[Dataset entries]

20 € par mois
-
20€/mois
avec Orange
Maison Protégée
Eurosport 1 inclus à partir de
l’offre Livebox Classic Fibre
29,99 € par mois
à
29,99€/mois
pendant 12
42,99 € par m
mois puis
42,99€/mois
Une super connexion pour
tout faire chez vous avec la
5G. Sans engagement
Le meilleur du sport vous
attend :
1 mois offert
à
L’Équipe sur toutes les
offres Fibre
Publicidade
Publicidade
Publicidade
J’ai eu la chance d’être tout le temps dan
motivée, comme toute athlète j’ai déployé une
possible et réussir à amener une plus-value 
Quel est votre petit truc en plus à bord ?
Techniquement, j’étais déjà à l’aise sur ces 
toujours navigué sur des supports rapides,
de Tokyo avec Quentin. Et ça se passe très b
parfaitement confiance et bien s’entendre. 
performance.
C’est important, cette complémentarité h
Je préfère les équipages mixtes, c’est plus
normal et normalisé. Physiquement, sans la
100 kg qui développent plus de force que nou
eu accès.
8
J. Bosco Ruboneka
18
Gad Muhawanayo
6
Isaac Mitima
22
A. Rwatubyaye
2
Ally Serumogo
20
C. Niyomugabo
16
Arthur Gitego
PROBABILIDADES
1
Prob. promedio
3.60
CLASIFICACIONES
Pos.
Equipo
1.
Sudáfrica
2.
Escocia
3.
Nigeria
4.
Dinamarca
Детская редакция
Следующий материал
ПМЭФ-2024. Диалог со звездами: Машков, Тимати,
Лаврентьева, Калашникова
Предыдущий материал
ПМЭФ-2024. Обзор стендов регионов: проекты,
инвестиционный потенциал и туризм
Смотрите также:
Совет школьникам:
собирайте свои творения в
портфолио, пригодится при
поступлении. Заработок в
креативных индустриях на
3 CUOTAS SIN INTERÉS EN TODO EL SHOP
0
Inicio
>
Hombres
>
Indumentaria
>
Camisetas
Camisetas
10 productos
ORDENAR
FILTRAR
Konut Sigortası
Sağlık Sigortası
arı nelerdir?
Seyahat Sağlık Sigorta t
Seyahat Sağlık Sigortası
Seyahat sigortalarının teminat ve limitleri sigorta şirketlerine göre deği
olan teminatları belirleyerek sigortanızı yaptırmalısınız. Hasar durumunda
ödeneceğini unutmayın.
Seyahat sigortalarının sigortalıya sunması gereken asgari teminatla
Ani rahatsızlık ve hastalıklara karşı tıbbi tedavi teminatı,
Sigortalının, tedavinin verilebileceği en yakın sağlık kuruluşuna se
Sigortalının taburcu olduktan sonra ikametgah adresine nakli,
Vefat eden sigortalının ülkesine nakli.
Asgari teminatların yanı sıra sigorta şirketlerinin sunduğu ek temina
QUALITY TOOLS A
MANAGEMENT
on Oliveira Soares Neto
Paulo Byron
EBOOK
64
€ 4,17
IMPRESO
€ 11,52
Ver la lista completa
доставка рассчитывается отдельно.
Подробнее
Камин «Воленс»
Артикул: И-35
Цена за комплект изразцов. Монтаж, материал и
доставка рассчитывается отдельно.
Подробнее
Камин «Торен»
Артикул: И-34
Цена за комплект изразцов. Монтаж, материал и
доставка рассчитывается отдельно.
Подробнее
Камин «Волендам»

Work request: Set down every entry again, exactly as written.

Answer to the exercise:
20 € par mois
-
20€/mois
avec Orange
Maison Protégée
Eurosport 1 inclus à partir de
l’offre Livebox Classic Fibre
29,99 € par mois
à
29,99€/mois
pendant 12
42,99 € par m
mois puis
42,99€/mois
Une super connexion pour
tout faire chez vous avec la
5G. Sans engagement
Le meilleur du sport vous
attend :
1 mois offert
à
L’Équipe sur toutes les
offres Fibre
Publicidade
Publicidade
Publicidade
J’ai eu la chance d’être tout le temps dan
motivée, comme toute athlète j’ai déployé une
possible et réussir à amener une plus-value 
Quel est votre petit truc en plus à bord ?
Techniquement, j’étais déjà à l’aise sur ces 
toujours navigué sur des supports rapides,
de Tokyo avec Quentin. Et ça se passe très b
parfaitement confiance et bien s’entendre. 
performance.
C’est important, cette complémentarité h
Je préfère les équipages mixtes, c’est plus
normal et normalisé. Physiquement, sans la
100 kg qui développent plus de force que nou
eu accès.
8
J. Bosco Ruboneka
18
Gad Muhawanayo
6
Isaac Mitima
22
A. Rwatubyaye
2
Ally Serumogo
20
C. Niyomugabo
16
Arthur Gitego
PROBABILIDADES
1
Prob. promedio
3.60
CLASIFICACIONES
Pos.
Equipo
1.
Sudáfrica
2.
Escocia
3.
Nigeria
4.
Dinamarca
Детская редакция
Следующий материал
ПМЭФ-2024. Диалог со звездами: Машков, Тимати,
Лаврентьева, Калашникова
Предыдущий материал
ПМЭФ-2024. Обзор стендов регионов: проекты,
инвестиционный потенциал и туризм
Смотрите также:
Совет школьникам:
собирайте свои творения в
портфолио, пригодится при
поступлении. Заработок в
креативных индустриях на
3 CUOTAS SIN INTERÉS EN TODO EL SHOP
0
Inicio
>
Hombres
>
Indumentaria
>
Camisetas
Camisetas
10 productos
ORDENAR
FILTRAR
Konut Sigortası
Sağlık Sigortası
arı nelerdir?
Seyahat Sağlık Sigorta t
Seyahat Sağlık Sigortası
Seyahat sigortalarının teminat ve limitleri sigorta şirketlerine göre deği
olan teminatları belirleyerek sigortanızı yaptırmalısınız. Hasar durumunda
ödeneceğini unutmayın.
Seyahat sigortalarının sigortalıya sunması gereken asgari teminatla
Ani rahatsızlık ve hastalıklara karşı tıbbi tedavi teminatı,
Sigortalının, tedavinin verilebileceği en yakın sağlık kuruluşuna se
Sigortalının taburcu olduktan sonra ikametgah adresine nakli,
Vefat eden sigortalının ülkesine nakli.
Asgari teminatların yanı sıra sigorta şirketlerinin sunduğu ek temina
QUALITY TOOLS A
MANAGEMENT
on Oliveira Soares Neto
Paulo Byron
EBOOK
64
€ 4,17
IMPRESO
€ 11,52
Ver la lista completa
доставка рассчитывается отдельно.
Подробнее
Камин «Воленс»
Артикул: И-35
Цена за комплект изразцов. Монтаж, материал и
доставка рассчитывается отдельно.
Подробнее
Камин «Торен»
Артикул: И-34
Цена за комплект изразцов. Монтаж, материал и
доставка рассчитывается отдельно.
Подробнее
Камин «Волендам»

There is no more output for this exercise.